== Segment start ==

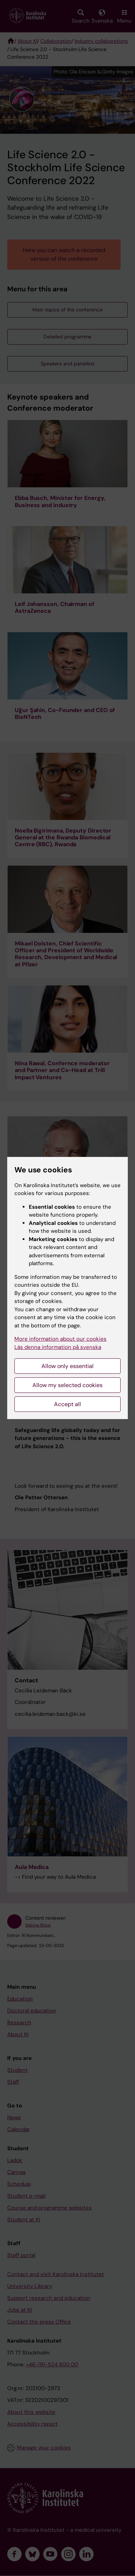 The image size is (135, 2576). What do you see at coordinates (60, 1338) in the screenshot?
I see `More information about our cookies` at bounding box center [60, 1338].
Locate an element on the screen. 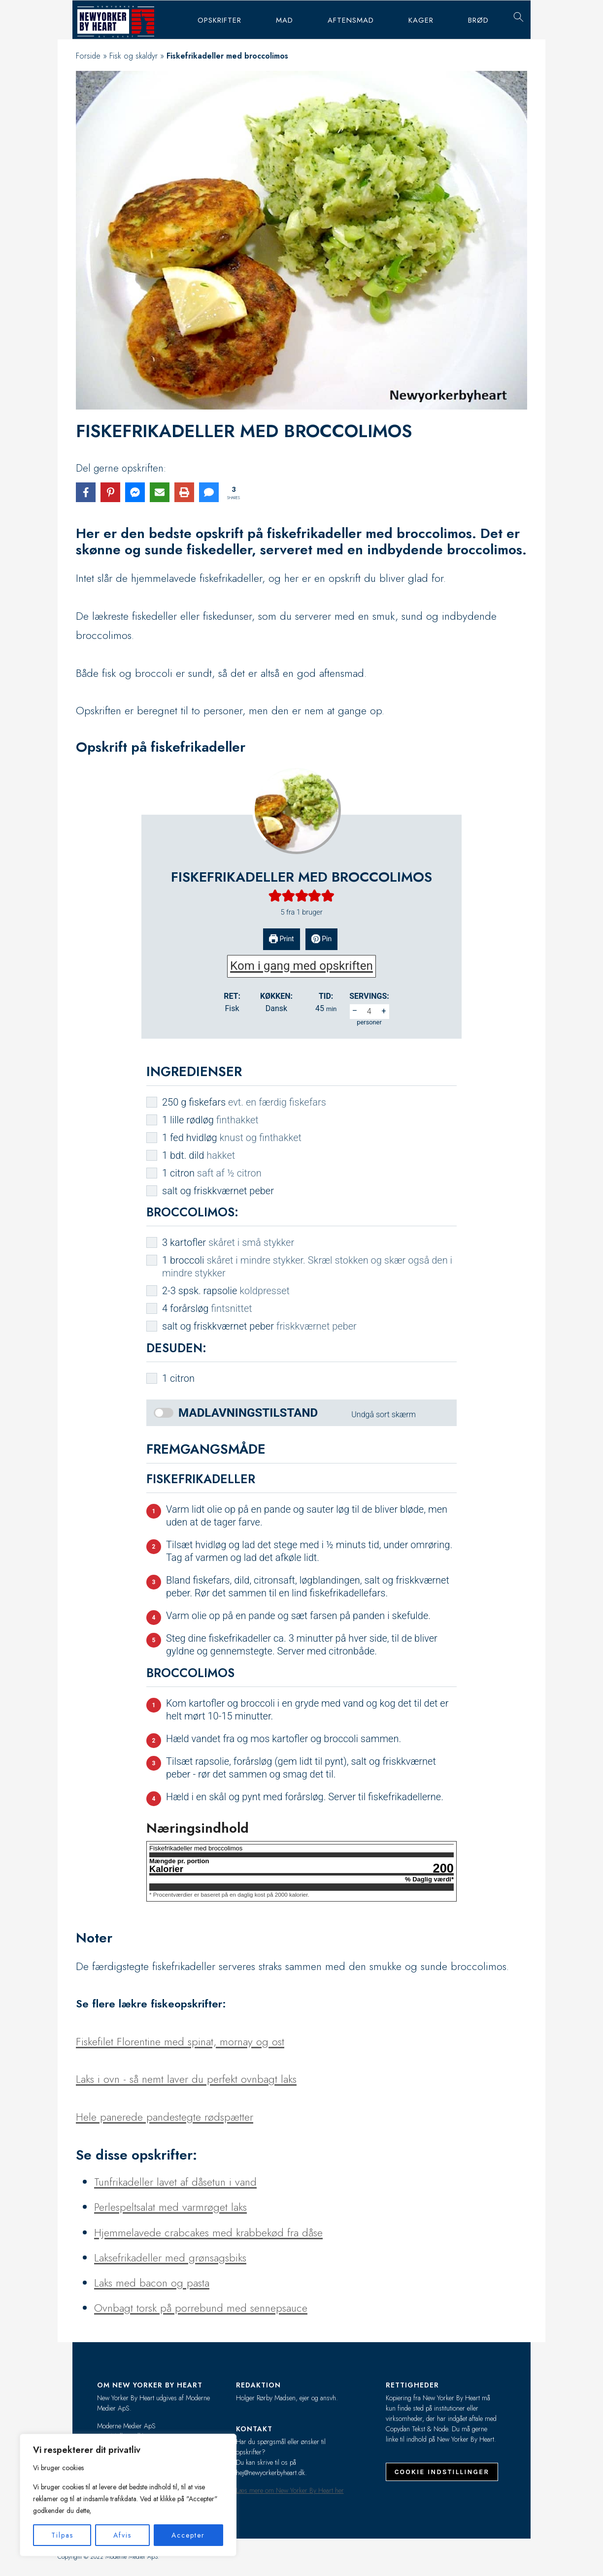  Afvis is located at coordinates (122, 2535).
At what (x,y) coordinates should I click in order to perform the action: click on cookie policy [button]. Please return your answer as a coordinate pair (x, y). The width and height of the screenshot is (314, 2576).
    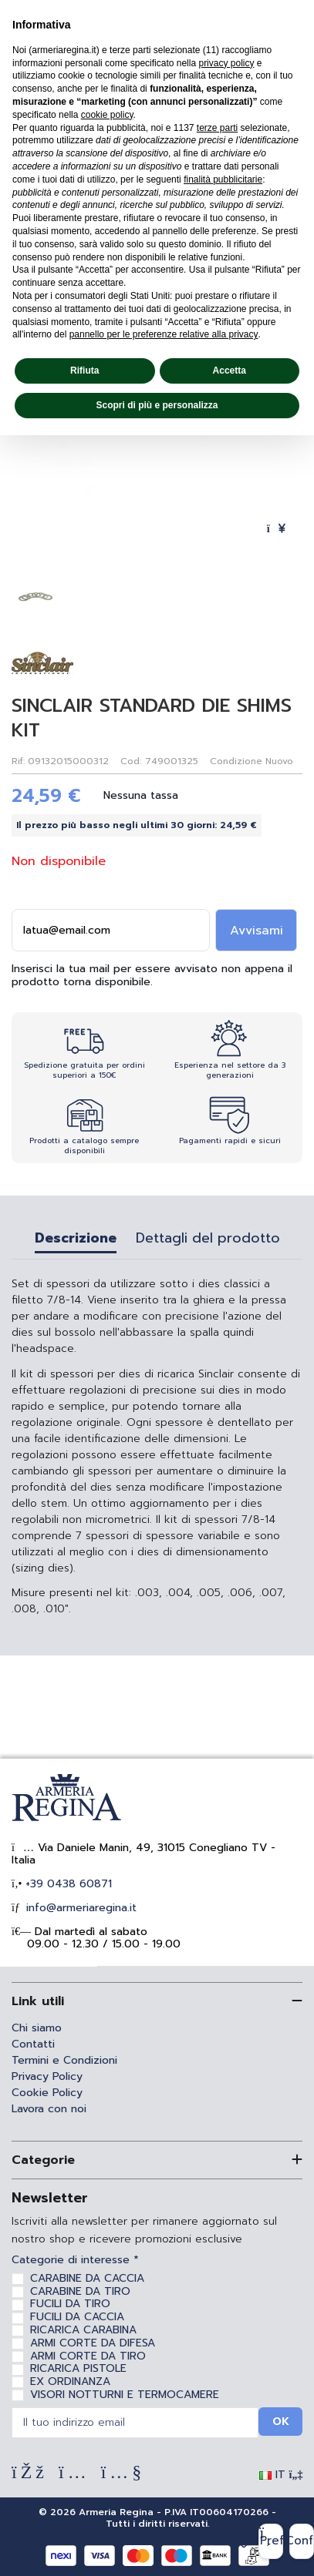
    Looking at the image, I should click on (107, 114).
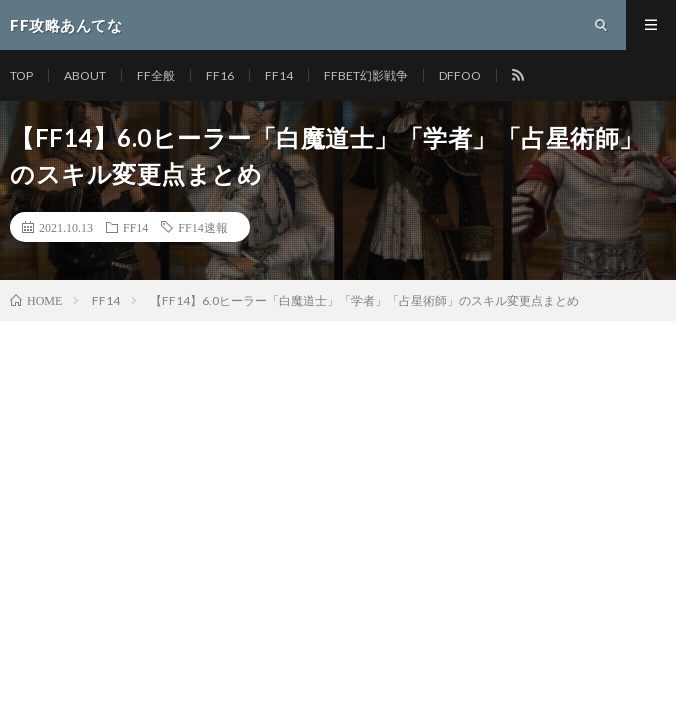 The image size is (676, 720). What do you see at coordinates (156, 75) in the screenshot?
I see `FF全般` at bounding box center [156, 75].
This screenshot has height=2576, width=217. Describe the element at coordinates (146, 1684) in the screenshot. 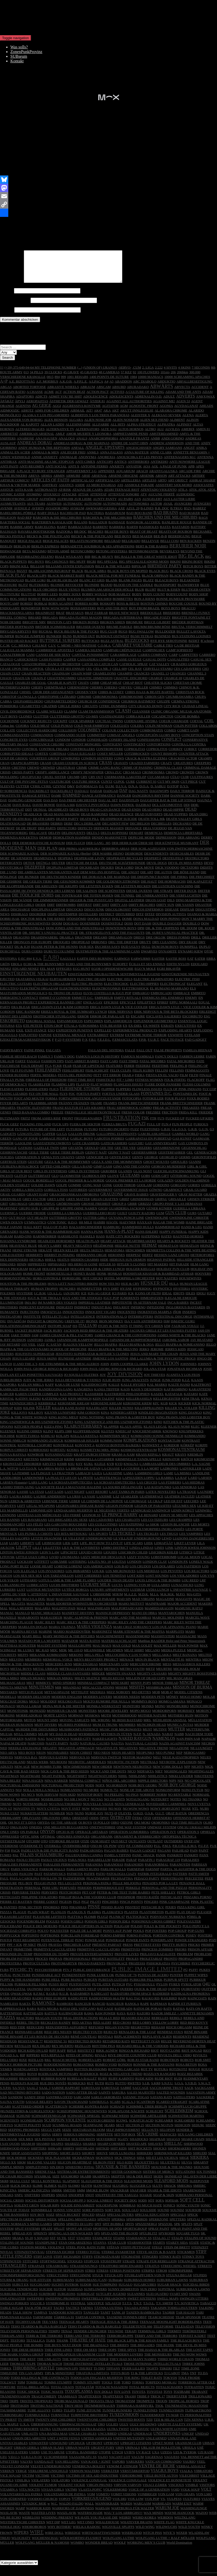

I see `MILLION OF DEAD COPS` at that location.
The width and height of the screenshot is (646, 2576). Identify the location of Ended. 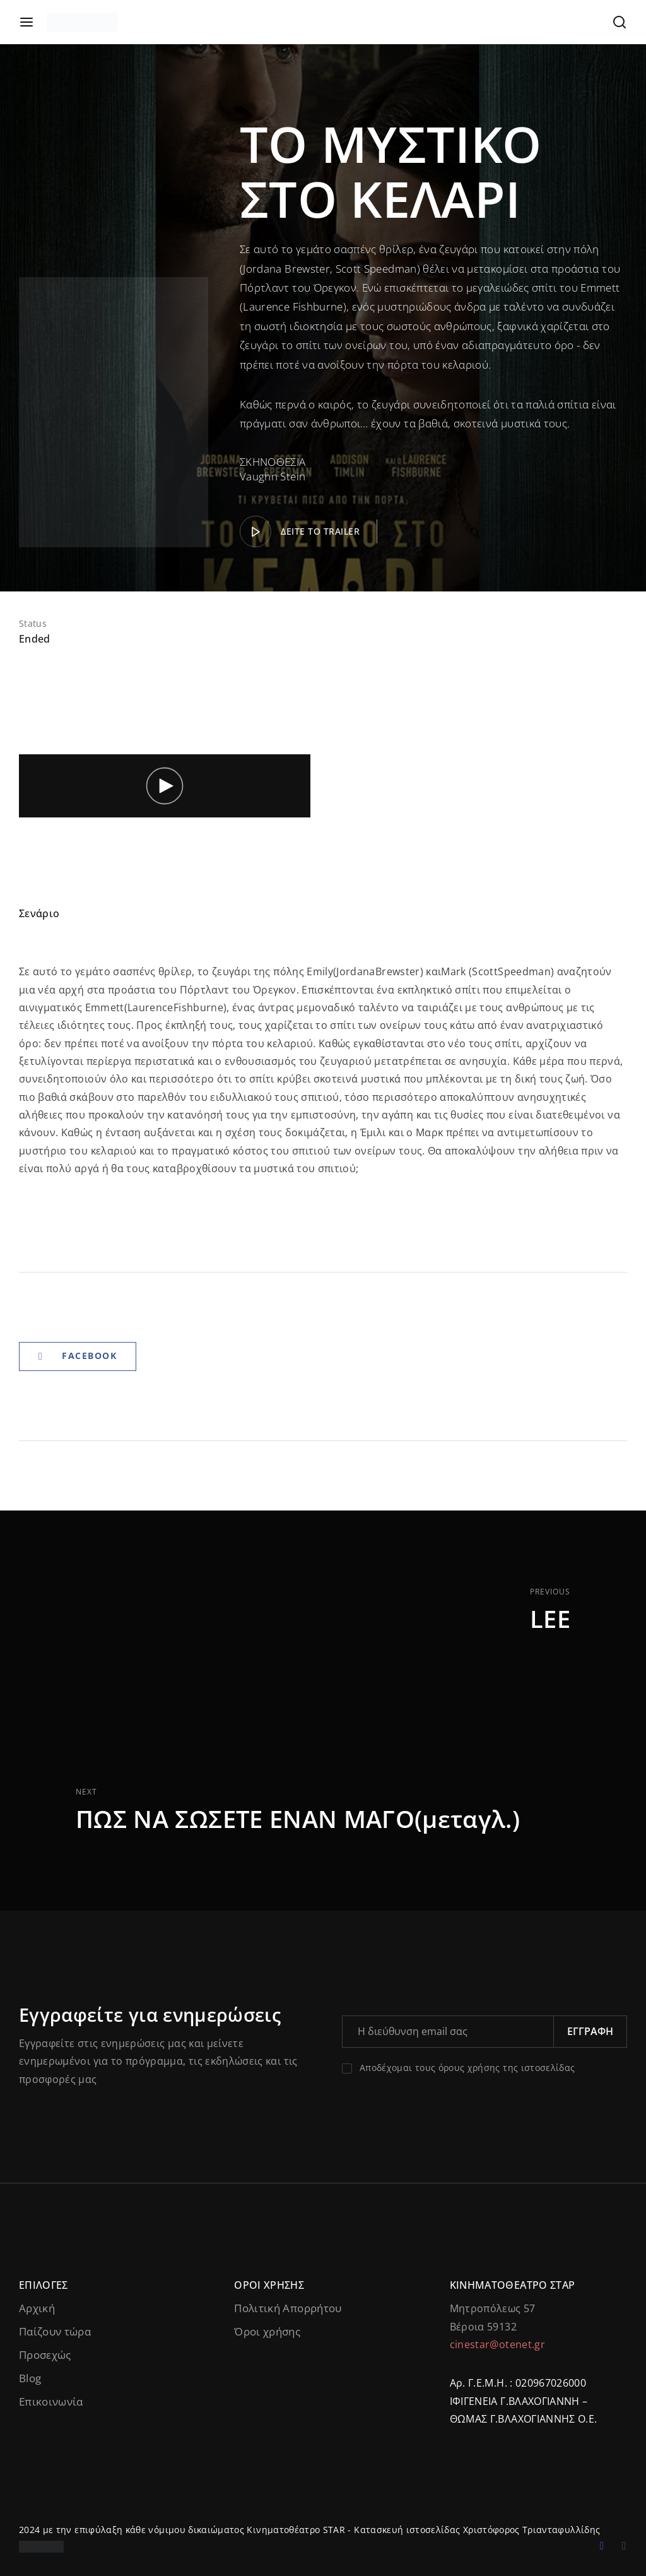
(34, 639).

== Segment end ==

| Task |
Skip the pictures and retype exactly the lines from the one that contains "The width and height of the screenshot is (646, 2576)." to the last line of the records.

| Task output |
The width and height of the screenshot is (646, 2576). Identify the location of Ended. 
(34, 639).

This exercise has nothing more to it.